他阻止,“不用了,这样吃就好,早餐这样子已经很丰富,以前……”
她等他继续说下去。
严焱天并没有,只是埋头又吃了起来。
她不知该做什么好,只好坐上沙发,离他远远的。
电视上的女播报员在说什么,她一点也没有听进去,心思都在他身上,她实在猜不透他在想什么。

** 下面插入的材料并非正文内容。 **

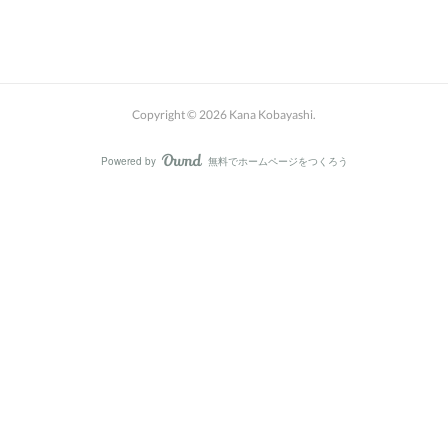
Copyright ©
2026
Kana Kobayashi
.
Powered by
無料でホームページをつくろう
AmebaOwnd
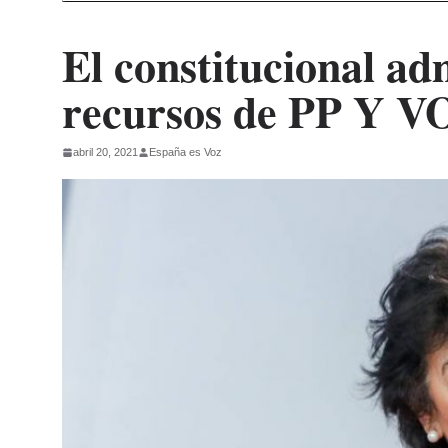
El constitucional ad
recursos de PP Y VO
abril 20, 2021
España es Voz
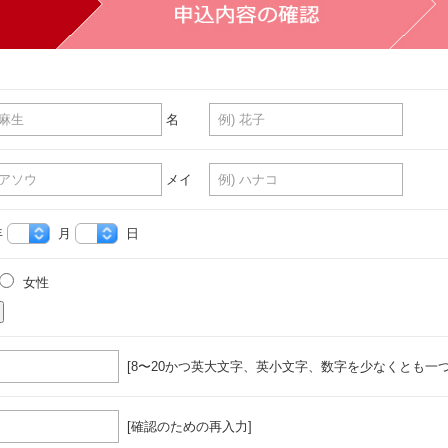
名
メイ
年
月
日
女性
[8〜20かつ英大文字、英小文字、数字を少なくとも一つ
[確認のための再入力]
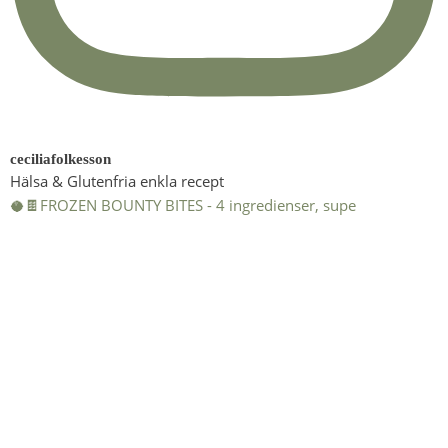
ceciliafolkesson
Hälsa & Glutenfria enkla recept
🥥🍫FROZEN BOUNTY BITES - 4 ingredienser, supe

他看起来危险又残暴,让她以为他会色急攻心的扑倒她,努力让她“卖身”,甚至粗鲁的对她,整得她哭爹喊娘的。
但是他并没有,只是抱着她睡而已。
或许他并不如表面上看起来的那么糟糕,孟子不是说了人性本善吗?没有人一生下来就是个坏人,多半是环境的不得已使然,如果能尽力开导坏人去行善事,相信就算是再坏的人也会变好。
“你在想什么?”
连静卿骇了一跳,他什么时候吃完了饭坐到她身边来的?
“我发现你很会发呆。”他沉思的看着她。
“对不起。”她低头道歉,“以后我会注意的。”一定不能在他的视力范围内发呆。
“你不用说对不起,你发呆是你的事,只要你不要在我们做爱时发呆就行了。”
尴尬和羞怯立即烧红了她的两颊。
这男人怎么把这事讲得这么理所当然?讨厌,一点都没有顾虑到她身为女性的矜持。
“平常,你话就这么少吗?”他皱起眉头好奇地问。